Preprocessing

A foundation skill for every computational approach in this section. The choices you make when cleaning a corpus shape every downstream result.


What it is

Preprocessing is the cleanup work you do on a raw corpus before any analysis runs — turning heterogeneous, messy text into a uniform form that a model or algorithm can reason over. Typical decisions include tokenization (how to split text into units), case handling, stop-word and punctuation treatment, stemming or lemmatization, n-gram extraction, and vocabulary filtering.

These aren’t neutral technical choices. Stripping stop words before a discourse analysis removes discourse markers; aggressive stemming collapses distinctions that might matter for your research question. Preprocessing decisions belong in your methodology chapter, not buried in a footnote.

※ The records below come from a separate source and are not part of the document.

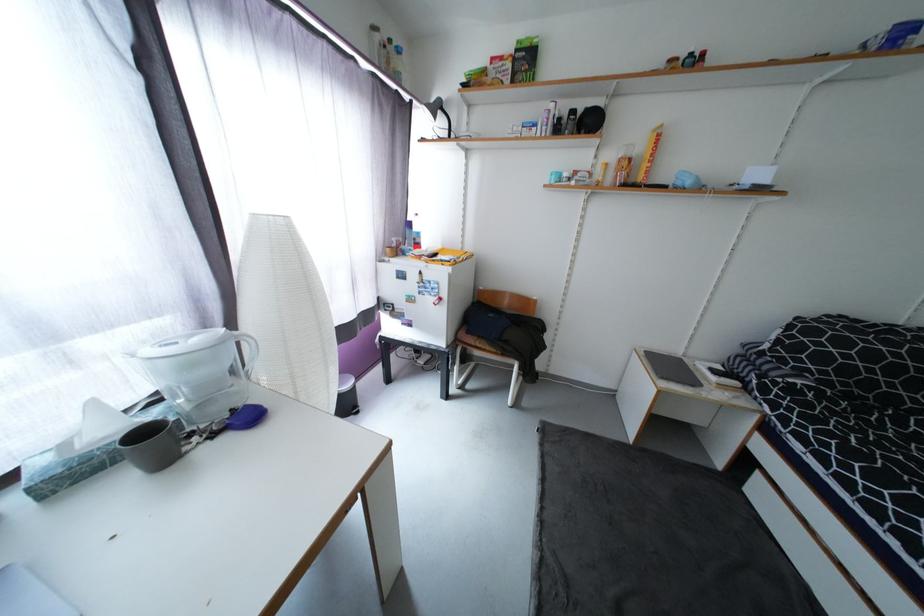 Find the location of a particular element. Image resolution: width=924 pixels, height=616 pixels. green tissue box is located at coordinates (77, 451). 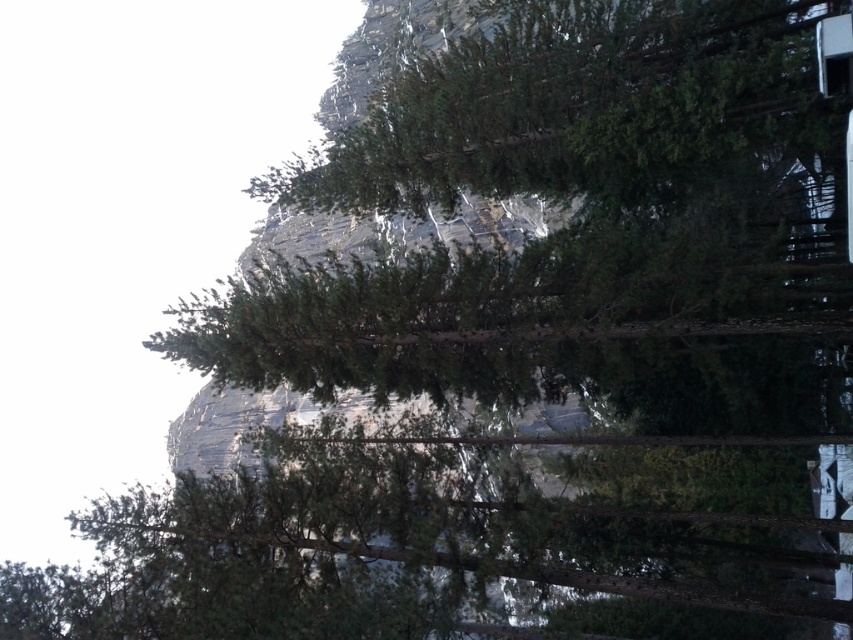 You are sitting inside a train and looking out the transparent glass train window at upper right. You notice a green matte tree at upper center outside. Can you determine if the tree is taller than the window?

The green matte tree at upper center is much taller than the transparent glass train window at upper right, so yes, the tree is taller than the window.

You are a passenger on a train and looking out the window. You see a green matte tree at upper center and a transparent glass train window at upper right. Which object is closer to the left side of your view?

The green matte tree at upper center is closer to the left side of your view because it is positioned to the left of the transparent glass train window at upper right.

You are standing in a forest looking at the scene. Where is the green matte tree at upper center located in terms of coordinates?

The green matte tree at upper center is located at coordinates point [572,104]. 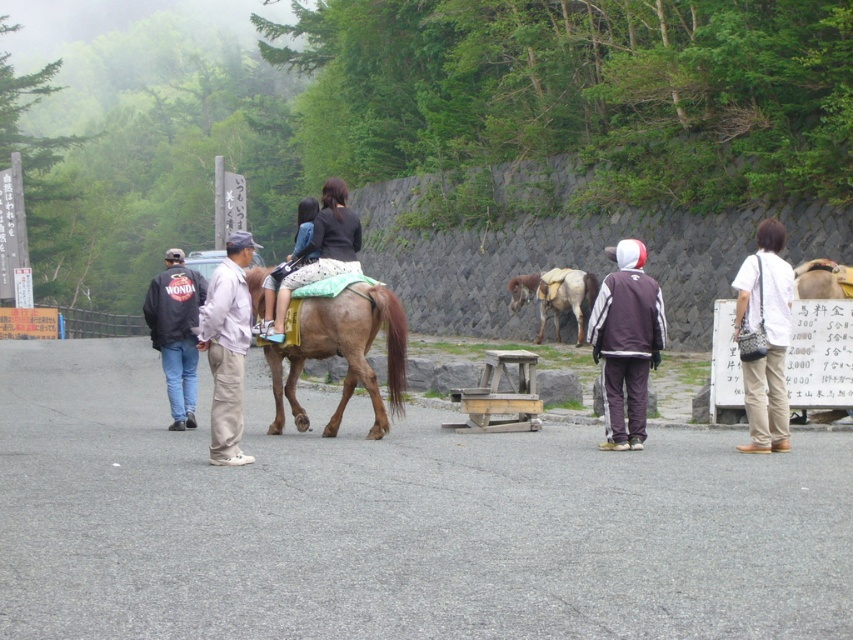 You are standing at the picnic table near the center of the park scene. You notice two points marked in the image. Which point, point 1 at coordinates (769, 276) or point 2 at (552, 272), is closer to you?

Point 1 at coordinates (769, 276) is closer to you because it is closer to the camera than point 2 at (552, 272).

You are planning to cross the path between the two horses. Which direction should you walk to go from the brown horse at center to the brown glossy horse at center?

To go from the brown horse at center to the brown glossy horse at center, you should walk to the right since the brown glossy horse at center is to the right of the brown horse at center.

You are planning to set up a small tent between the brown horse at center and the brown glossy horse at center. The tent requires at least 10 feet of space. Based on the scene, is there enough space between them to set up the tent?

The brown horse at center is 9.17 feet from the brown glossy horse at center. Since the required space is 10 feet, there is not enough space to set up the tent between them. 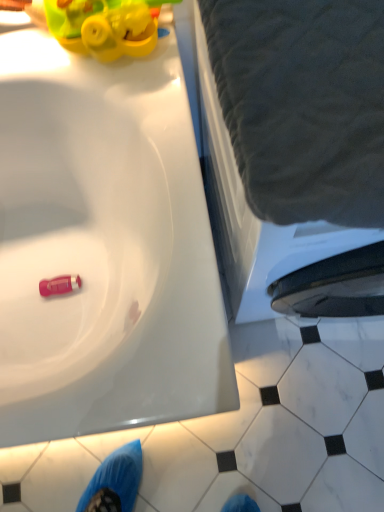 Question: Considering the positions of point (321, 504) and point (56, 287), is point (321, 504) closer or farther from the camera than point (56, 287)?

Choices:
 (A) farther
 (B) closer

Answer: (A)

Question: Choose the correct answer: Is white marble tile at lower right inside pink rubber toy at lower left or outside it?

Choices:
 (A) inside
 (B) outside

Answer: (B)

Question: Estimate the real-world distances between objects in this image. Which object is farther from the white marble tile at lower right?

Choices:
 (A) pink rubber toy at lower left
 (B) gray fabric at upper right

Answer: (A)

Question: Which object is the closest to the white marble tile at lower right?

Choices:
 (A) gray fabric at upper right
 (B) pink rubber toy at lower left

Answer: (A) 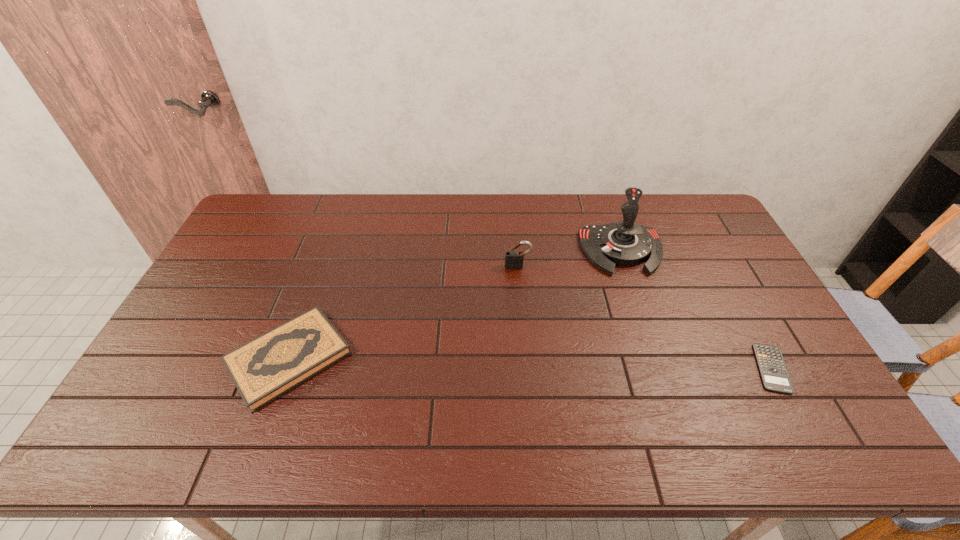 Find the location of a particular element. vacant point located on the right of the hardback book is located at coordinates (481, 358).

Identify the location of free point located on the back of the rightmost object. The image size is (960, 540). (712, 261).

You are a GUI agent. You are given a task and a screenshot of the screen. Output one action in this format:
    pyautogui.click(x=<x>, y=<y>)
    Task: Click on the object that is at the far edge
    
    Given the screenshot: What is the action you would take?
    tap(625, 243)

Image resolution: width=960 pixels, height=540 pixels. I want to click on object that is positioned at the right edge, so click(x=774, y=374).

This screenshot has width=960, height=540. In the image, there is a desktop. In order to click on vacant space at the far edge in this screenshot , I will do `click(586, 200)`.

The height and width of the screenshot is (540, 960). In the image, there is a desktop. Identify the location of free region at the near edge. coord(277,444).

Find the location of a particular element. The image size is (960, 540). vacant space at the left edge of the desktop is located at coordinates (204, 299).

Find the location of a particular element. The width and height of the screenshot is (960, 540). vacant region at the near left corner of the desktop is located at coordinates (146, 431).

In order to click on vacant position at the far right corner of the desktop in this screenshot , I will do `click(714, 220)`.

Locate an element on the screen. Image resolution: width=960 pixels, height=540 pixels. free space between the second object from left to right and the leftmost object is located at coordinates (403, 312). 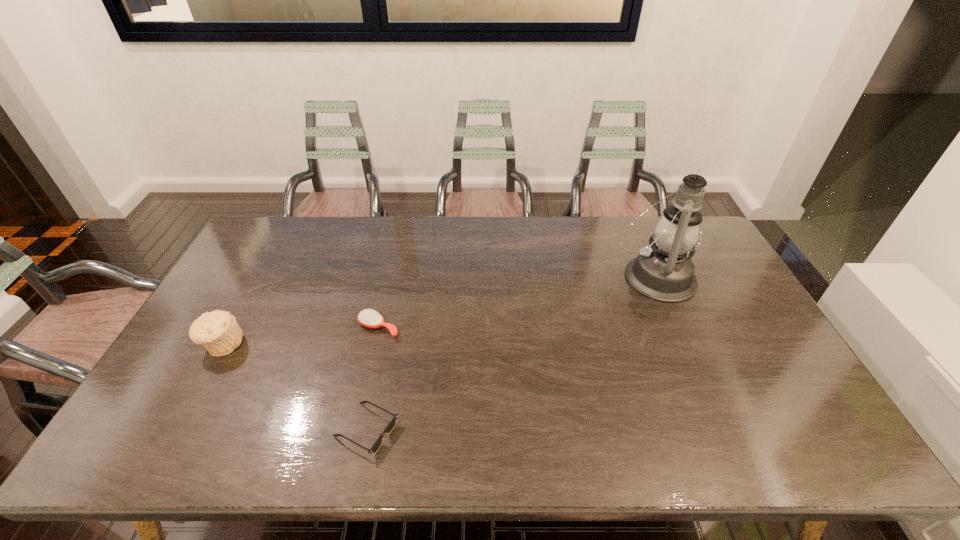 At what (x,y) coordinates should I click in order to perform the action: click on vacant space situated 0.110m on the lenses of the shortest object. Please return your answer as a coordinate pair (x, y). This screenshot has width=960, height=540. Looking at the image, I should click on (444, 430).

At what (x,y) coordinates should I click in order to perform the action: click on object situated at the far edge. Please return your answer as a coordinate pair (x, y). The height and width of the screenshot is (540, 960). Looking at the image, I should click on (664, 271).

Locate an element on the screen. The height and width of the screenshot is (540, 960). object at the near edge is located at coordinates (391, 425).

What are the coordinates of `object that is at the left edge` in the screenshot? It's located at (218, 331).

I want to click on object that is at the right edge, so click(664, 271).

You are a GUI agent. You are given a task and a screenshot of the screen. Output one action in this format:
    pyautogui.click(x=<x>, y=<y>)
    Task: Click on the object at the far right corner
    
    Given the screenshot: What is the action you would take?
    pyautogui.click(x=664, y=271)

This screenshot has width=960, height=540. Identify the location of vacant position at the far edge of the desktop. (379, 234).

You are a GUI agent. You are given a task and a screenshot of the screen. Output one action in this format:
    pyautogui.click(x=<x>, y=<y>)
    Task: Click on the free space at the near edge of the desktop
    The height and width of the screenshot is (540, 960).
    Given the screenshot: What is the action you would take?
    pyautogui.click(x=492, y=450)

At what (x,y) coordinates should I click in order to perform the action: click on vacant space at the left edge. Please return your answer as a coordinate pair (x, y). Looking at the image, I should click on (250, 332).

Locate an element on the screen. This screenshot has height=540, width=960. vacant space at the right edge of the desktop is located at coordinates (713, 327). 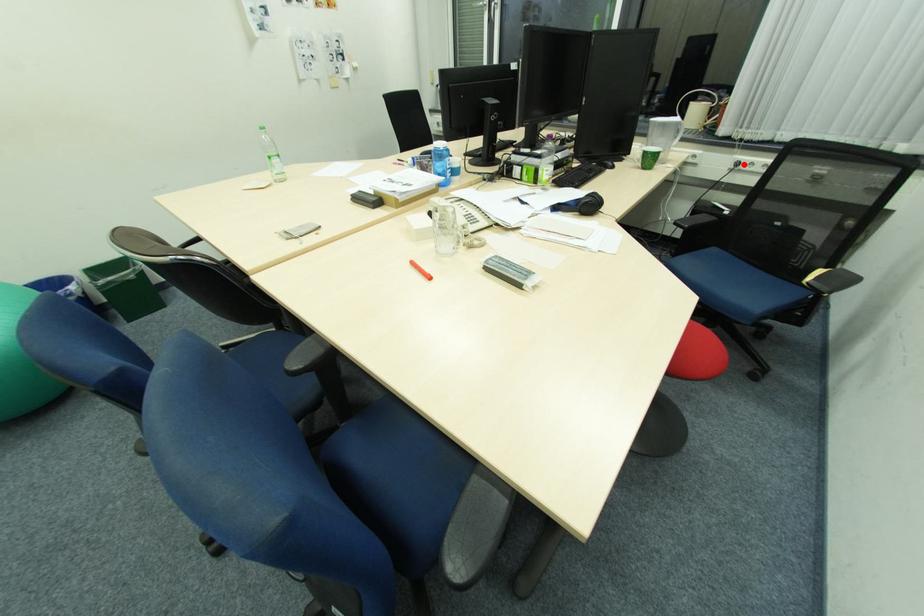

What you learn in the DH course

This page draws from the course’s preprocessing material. Students who take it come away with:

  • Tokenisation strategies: word, subword, sentence, character-level
  • Unicode normalisation and diacritic handling for multilingual corpora
  • Stop-word lists — when to use language-specific, domain-specific, or none
  • Stemming vs. lemmatization and their tradeoffs
  • N-gram extraction and why bigrams / trigrams matter for framing-style analyses
  • Vocabulary filtering: document-frequency cutoffs, rare-term handling, out-of-vocabulary strategies
  • Documenting preprocessing choices so they can be reported and reproduced

What you need to learn first

  • Basic Python or R: most preprocessing is scripting work. Students usually pick Python with nltk, spaCy, or gensim; R users reach for tidytext or quanteda.
  • Unicode basics: a working mental model for encoding, NFC/NFD normalisation, and why Korean, Arabic, or historical scripts often surface bugs that English text hides.
  • Your research question: you can’t pick preprocessing steps without knowing what you’re going to measure.

What you can do with it

Preprocessing is rarely the final step, but without it the later steps stall. Typical thesis applications:

  • Preparing a corpus for topic analysis, so topics reflect substantive content rather than punctuation and stopwords
  • Building feature matrices for a sentiment classifier
  • Cleaning scraped text before training word embeddings
  • Standardising historical spelling variants so terms across centuries align
  • Producing comparable descriptive statistics across a multilingual corpus

  • Building a Corpus — the step before preprocessing; decides which texts end up in the pipeline.
  • Topic Analysis — the most common downstream method; preprocessing choices shape topic coherence heavily.
  • Word Embeddings — embeddings learn from the preprocessed vocabulary, so preprocessing is effectively the schema.
  • Sentiment Analysis — dictionary methods are especially sensitive to tokenization and lemmatization choices.